*** Stored data ***

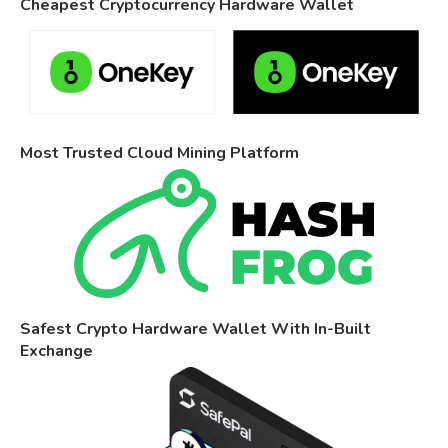
Cheapest Cryptocurrency Hardware Wallet
Most Trusted Cloud Mining Platform
Safest Crypto Hardware Wallet With In-Built
Exchange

***

= Assigned task =
Type out the data above again exactly as written, minus the images.

= Answer section =
Cheapest Cryptocurrency Hardware Wallet
Most Trusted Cloud Mining Platform
Safest Crypto Hardware Wallet With In-Built
Exchange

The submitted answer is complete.